My uncle and I never watched sporting events together due to the simple fact that he never enjoyed football. Whenever he catches me watching a football game on TV he always tries to change the channel to a basketball game, convincing me to watch it because “there’s more action in basketball than football.” At the end of the day, he is in fact telling the truth. The hardcourt does have more action and adrenaline than the pitch does. A basketball game sees scores shooting around every fifteen seconds or so, while a football game usually takes around fifteen minutes before the the ball actually gets past a goalkeeper. My uncle has always told me he could never comprehend how much patience I have sitting in suspense when I could get high with excitement watching a basketball game. Just like most of the Filipino population, my uncle loves basketball because of it’s fast-paced nature. In his own words, “may aksyon agad sa basketball!” This is how I get reminded everyday of how impatient Filipinos are.

It’s something I won’t put much ado in saying. Filipinos are indeed impatient. We hate processes and love instant results, and this mentality extends to everything we do in life. We counterflow and overtake just to get ahead of traffic. We seek out connections to escape long lines in government offices. We hate reading long blocks of text and love resorting to questions when the answers are right in our fingertips. We elect candidates who promise short-term results and get impatient with leaders who engage with the long term. We love basketball due to it’s adrenaline-packed nature, unlike nearly all of our ASEAN neighbors who love the slower, suspense-filled football.

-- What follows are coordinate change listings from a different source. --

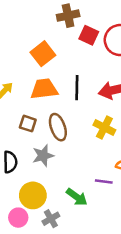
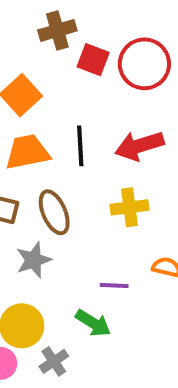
yellow cross: (104, 128) -> (130, 207), turned -30
purple line: (104, 182) -> (114, 286), moved

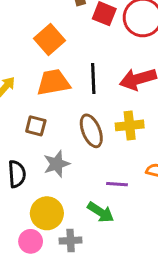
brown ellipse: (54, 212) -> (91, 131), moved
gray cross: (54, 361) -> (71, 241), turned 30

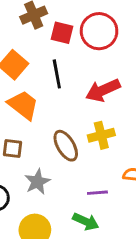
black line: (93, 79) -> (57, 74), moved
orange trapezoid: (53, 82) -> (23, 105), turned 56

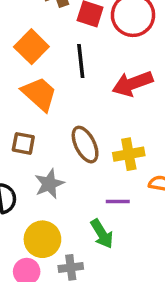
yellow cross: (101, 135) -> (129, 154), moved
green arrow: (86, 222) -> (102, 234), turned 30

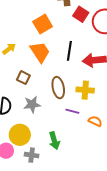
black line: (81, 61) -> (69, 51), moved
yellow cross: (129, 154) -> (85, 90), moved
purple line: (118, 201) -> (72, 111), moved

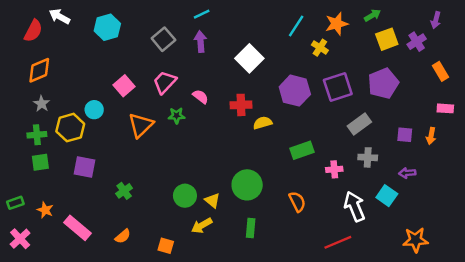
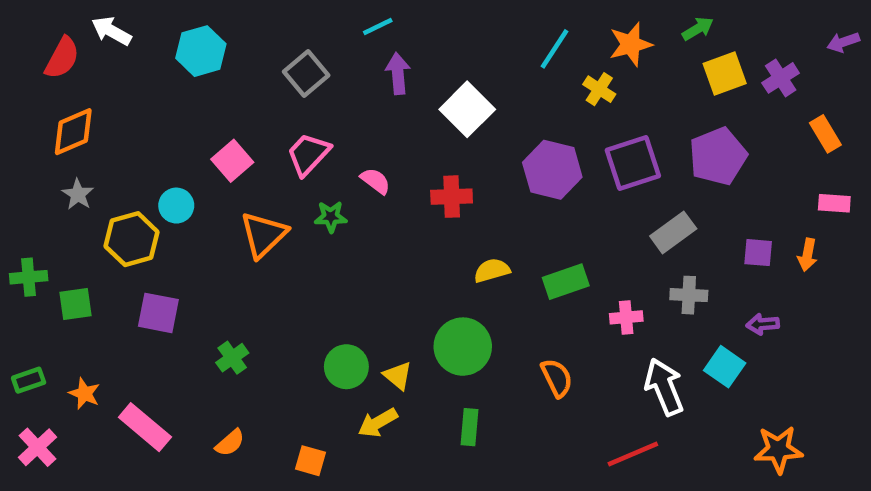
purple arrow: (436, 20) -> (843, 42), moved, turned 56
purple arrow: (200, 42) -> (398, 73), moved
yellow semicircle: (263, 123) -> (492, 270), moved
green cross: (37, 135) -> (29, 277), moved

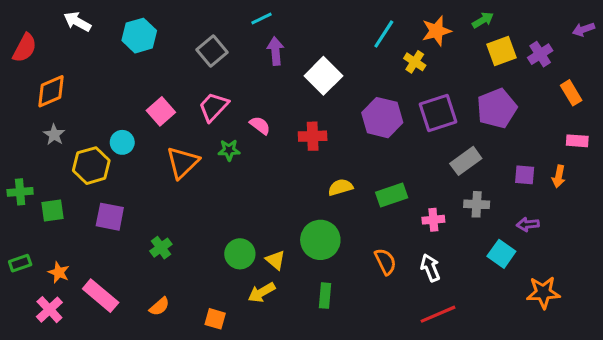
red semicircle: (62, 58) -> (25, 48), moved
white arrow: (664, 387) -> (430, 268), moved, size x0.7
pink cross: (38, 447) -> (49, 310), moved
orange star: (778, 449) -> (543, 293), moved

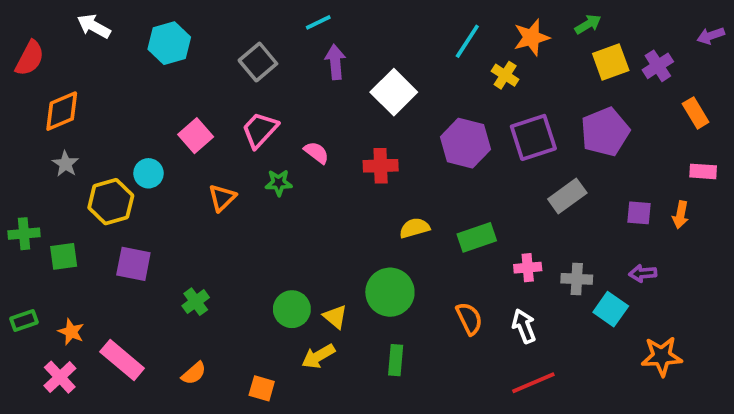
orange triangle: (183, 162) -> (222, 198), size x0.7
gray cross: (477, 204) -> (577, 279), moved

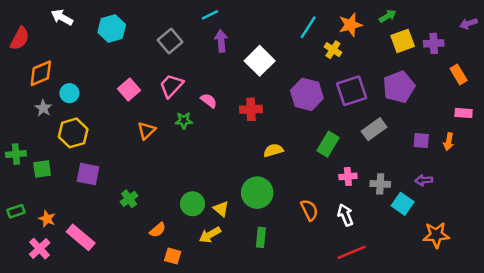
purple cross: (658, 66) -> (434, 43), turned 30
cyan circle: (149, 173) -> (69, 93), moved
green rectangle: (477, 237) -> (328, 144), moved, turned -40
orange semicircle: (194, 373) -> (158, 230), moved

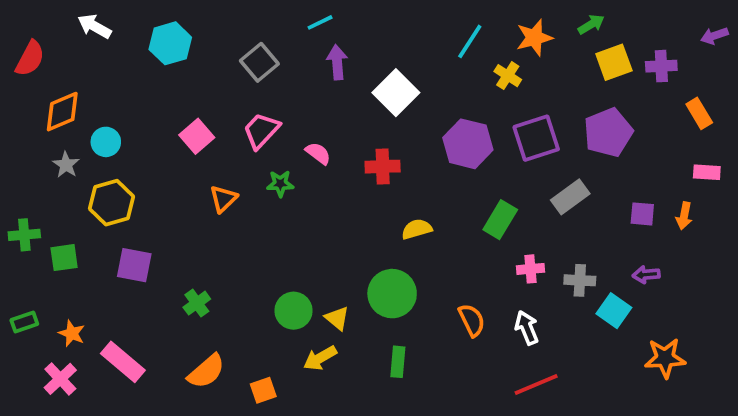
orange semicircle: (158, 230) -> (206, 371), moved, size x1.5
orange square: (173, 256) -> (263, 390), turned -35

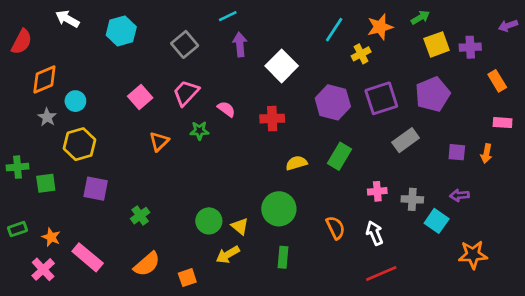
yellow cross: (508, 76) -> (361, 54), turned 30
green rectangle: (500, 220) -> (340, 156), moved

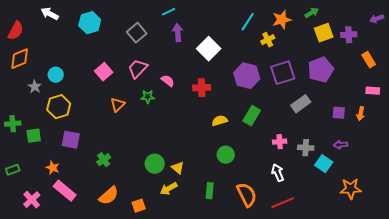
orange diamond: (44, 79) -> (20, 59), moved
green circle: (279, 209) -> (226, 155), moved, size x0.7
orange semicircle: (336, 228) -> (247, 195), moved, size x1.4
orange star: (51, 237) -> (53, 168), moved

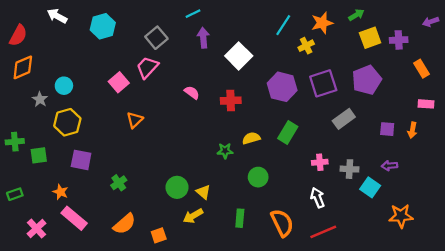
pink trapezoid: (138, 69) -> (147, 67), moved
green star: (148, 97) -> (225, 151), moved

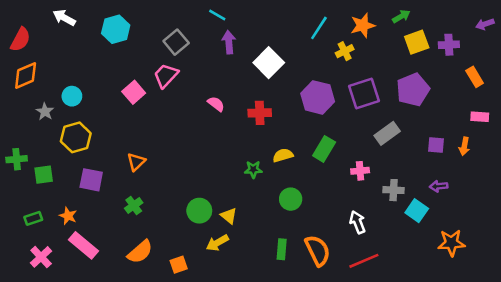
cyan line: (193, 14) -> (217, 15), turned 56
orange triangle: (135, 120) -> (136, 162), moved
pink cross: (320, 162) -> (360, 171), moved
green rectangle: (15, 194) -> (33, 218), moved
green rectangle: (240, 218) -> (282, 249), moved

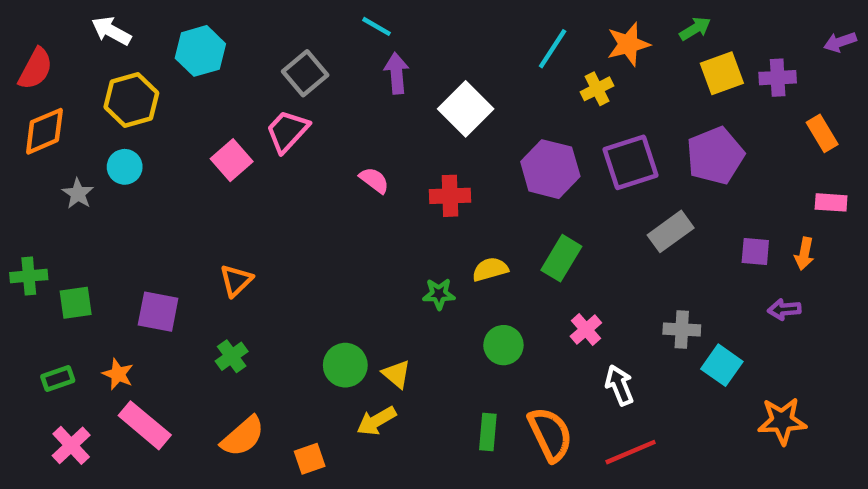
yellow hexagon: (76, 137) -> (131, 100), moved
pink cross: (360, 171) -> (586, 329), moved, turned -36
purple arrow: (439, 186) -> (784, 309), moved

As much as our impatience shows us the easy way out, it usually just creates more trouble. Traffic is one very obvious example. When we swerve and counterflow just to get past the car in front of us, it disrupts the flow of vehicles from behind. If more people follow suit and overtake, the collective dissonance creates slow-moving traffic. More than traffic, this impatience usually brings up other problems on the road. Most road-rage fights are often caused by impatient drivers trying to get past each other’s vehicles. A lot of accidents and car crashes are caused by impatient drivers beating the red light or counter flowing to get ahead.

However, the kind of impatience that bites us back the most is our impatience for change. We Filipinos love fast and quick results, and this attitude usually becomes our downfall. Whenever we try out something new, be it a habit or a hobby, most of us often quit after just a few days or weeks because of the slow results and changes it brings. We often always see something that brings slow changes as unfit and inefficient, and this makes us miss out on the benefits of sticking to a long-term goal or solution. This not only extends to our habits and behavior, but also in the way that we choose our leaders. Whenever our government leaders tackle on long term goals and plans, we often get impatient on the process and question the leader’s capacity. On the other hand, we look up to leaders who could promise short term changes and instant results, even if the long term would ensure a better, more sustainable development for the country. Because of this, we usually miss out on good solutions and settle on short-lived, inefficient ones.

If only we could be a little more patient, we would have solved a lot of our problems. If everyone on the road just kept calm and didn’t try to overtake each other, we would have faster traffic. If everyone stopped settling on immediate results and relief, we would all be making better life choices. If everyone just pulled themselves together and read through long office memos or group notices, we would have saved a lot of time from mismanagement and asking questions. The same all applies to a large scale of things. We would have progressed more as a country if we trusted more in the long term than just settling on half-baked short-term plans. Nevertheless, our impatience is something that we all should drop behind and move forward without. It limits our capacity for greater change and opportunity for development as a people and as a nation.

There’s no question that our people are very impatient. Sometimes, it may be harmless just like our preference for sporting events. Other times, it creates a large problem for every driver on the road. Nonetheless, most of our problems could be solved if we just became more patient and trusted in the process.